Antisocial behaviour initiative for city
After a three-week training programme, the coordinators will patrol certain areas of the city to tackle trouble on the streets with a softy softly approach.
Seven of the coordinators are women and all have third level qualifications.
The Department of the Environment has given €1 million to finance the Limerick pilot scheme over an initial two-year period.
The scheme will be managed by the Limerick City Community Safety Partnership, whose three directors are Limerick city manager Tom Mackey, Chief Supt Willie Keane and John Hennessy, area manager of the Health Safety Executive.
A spokesman said: “We have been pleasantly surprised by the age profile and the qualifications of the people who have come forward.
“We will have to feel our way along and this is to be a softly, softly rather than a commando approach.”
The new coordinators will communicate with State agencies as the need arises.
“They will work in the role of friends of the community and not cross into garda territory of operation,” said the spokesman.
“How it develops will depend to a large extent on the coordinators themselves, and how they get involved in the communities... There is no tight job description.”
The coordinators will work in twos and carry two-way radios, and will wear casual but distinctive uniforms.
Their principal objective will be to tackle antisocial behaviour by interacting with young people involved, and, if necessary, introducing them to services, which may be able to help them.

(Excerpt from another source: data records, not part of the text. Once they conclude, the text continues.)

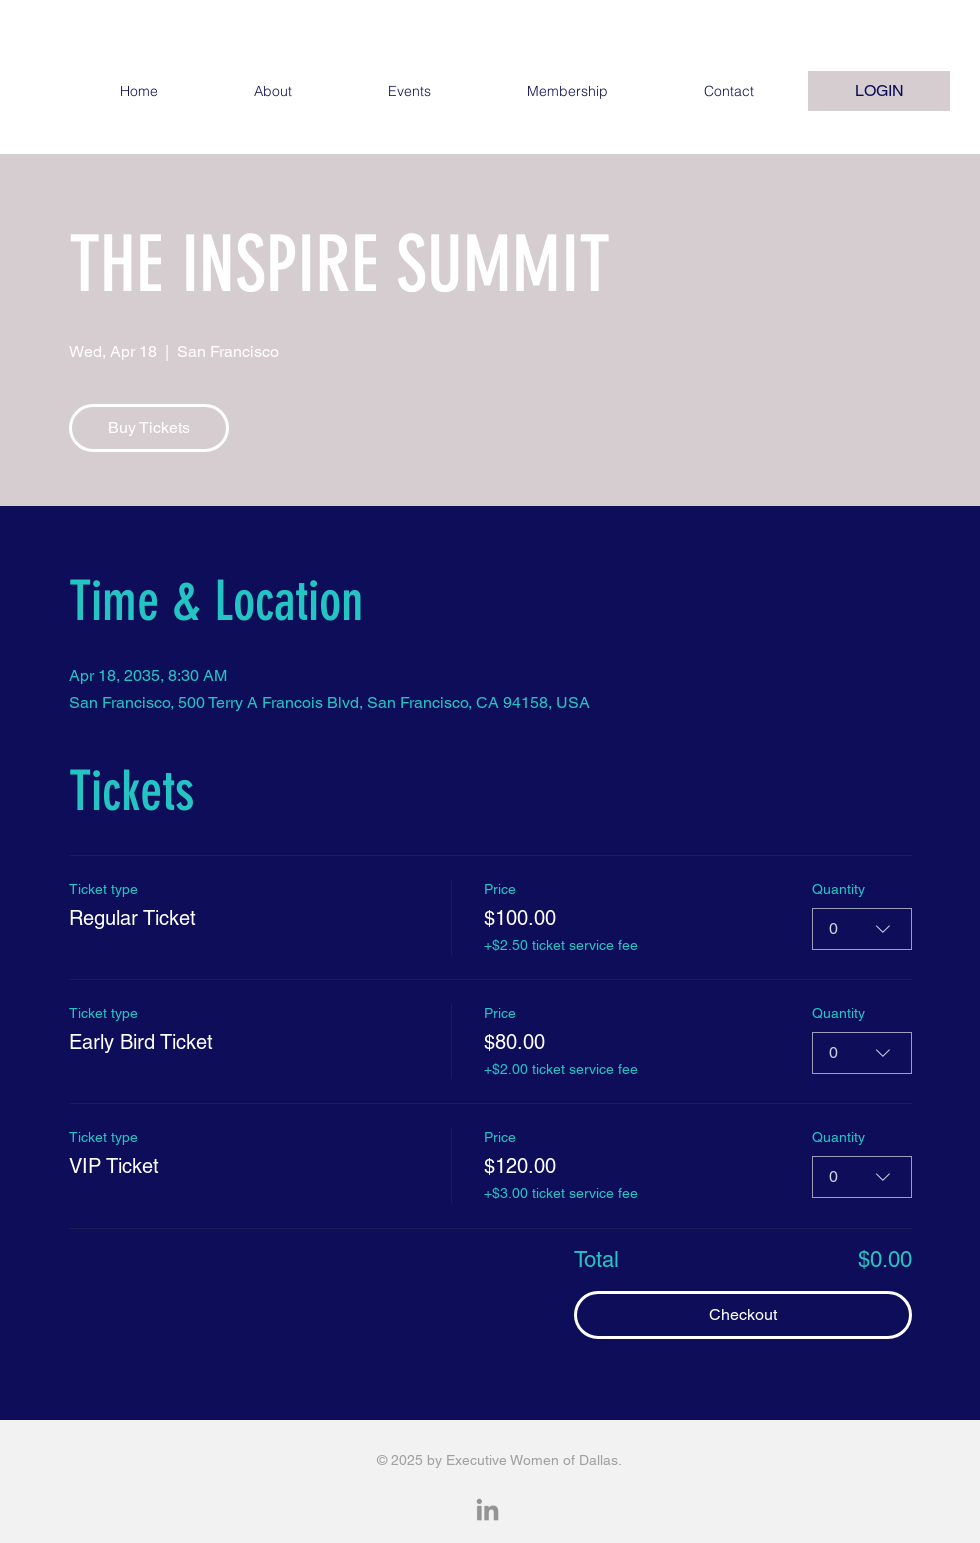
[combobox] (862, 929)
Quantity (838, 889)
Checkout (743, 1314)
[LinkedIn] (487, 1511)
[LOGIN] (879, 91)
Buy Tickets (149, 427)
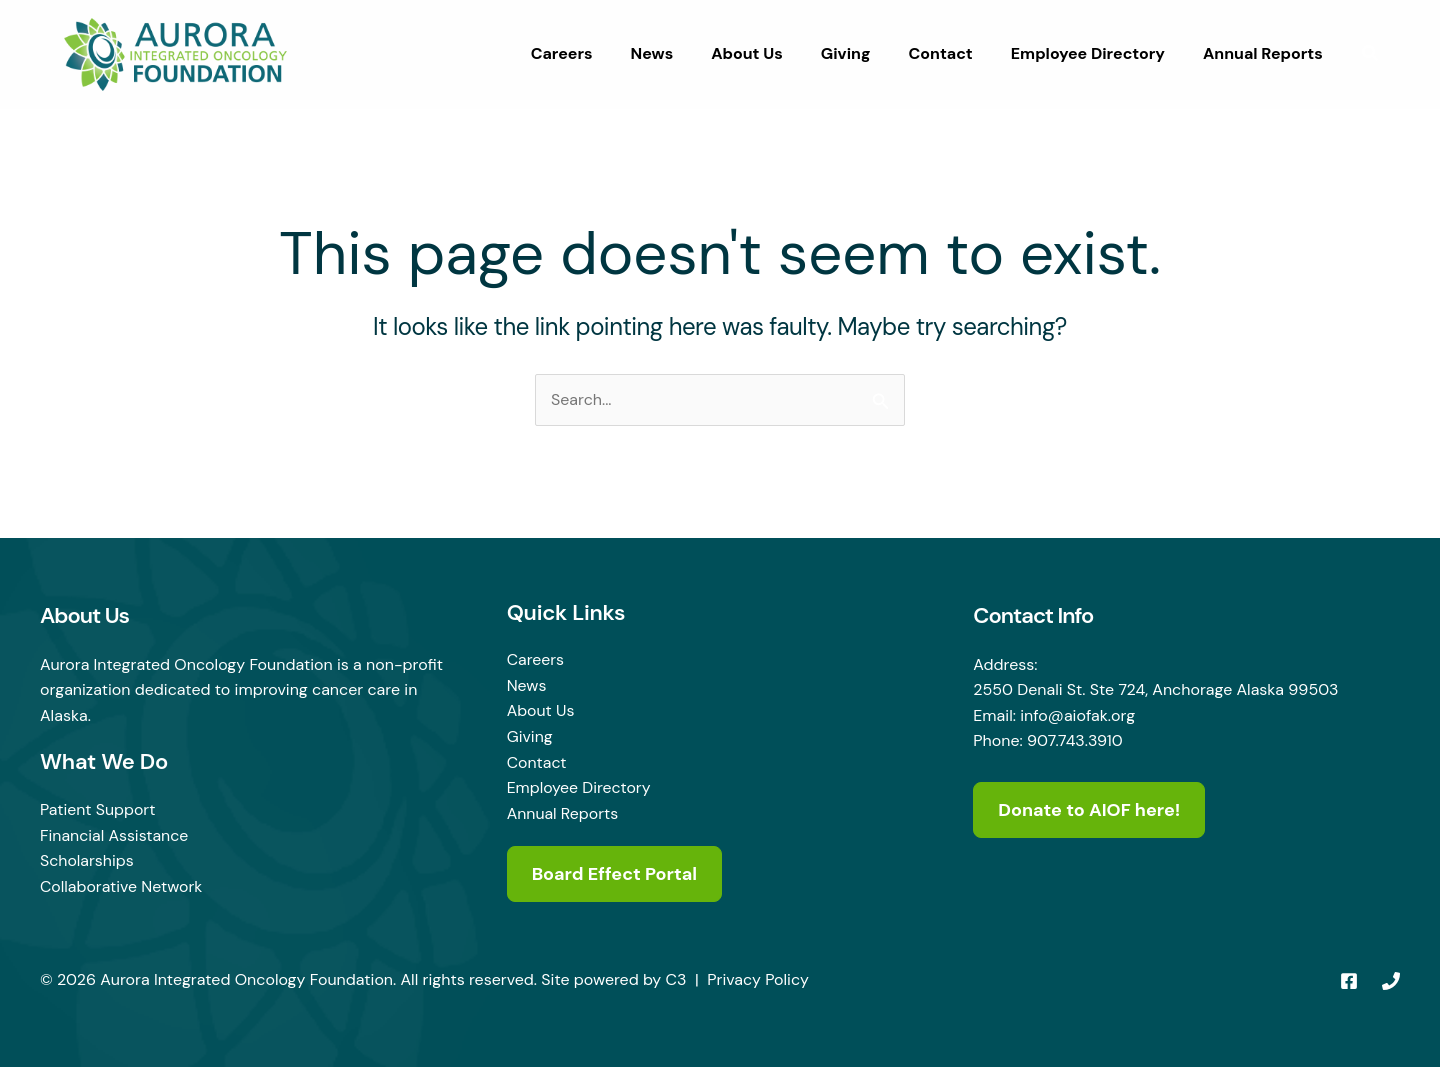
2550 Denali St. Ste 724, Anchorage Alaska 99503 (1156, 689)
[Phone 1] (1391, 981)
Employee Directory (1097, 53)
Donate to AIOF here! (1089, 810)
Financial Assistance (115, 835)
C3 (676, 979)
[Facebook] (1349, 981)
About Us (774, 53)
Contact (955, 53)
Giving (867, 53)
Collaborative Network (122, 886)
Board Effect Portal (615, 874)
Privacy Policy (758, 979)
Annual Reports (1266, 53)
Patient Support (98, 809)
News (685, 53)
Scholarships (87, 860)
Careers (601, 53)
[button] (1371, 56)
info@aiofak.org (1077, 715)
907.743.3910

“They will endeavour to identify young people who may be a bit wayward and help them by getting them in contact with social services. The idea is to deal with issues rather than let them develop,” he said.
The coordinators will initially concentrate their presence in areas which have medium levels of antisocial behaviour, rather than the more troubled crime black spots of the city.
The scheme is modelled on similar ones in the British cities of Stockport and Manchester.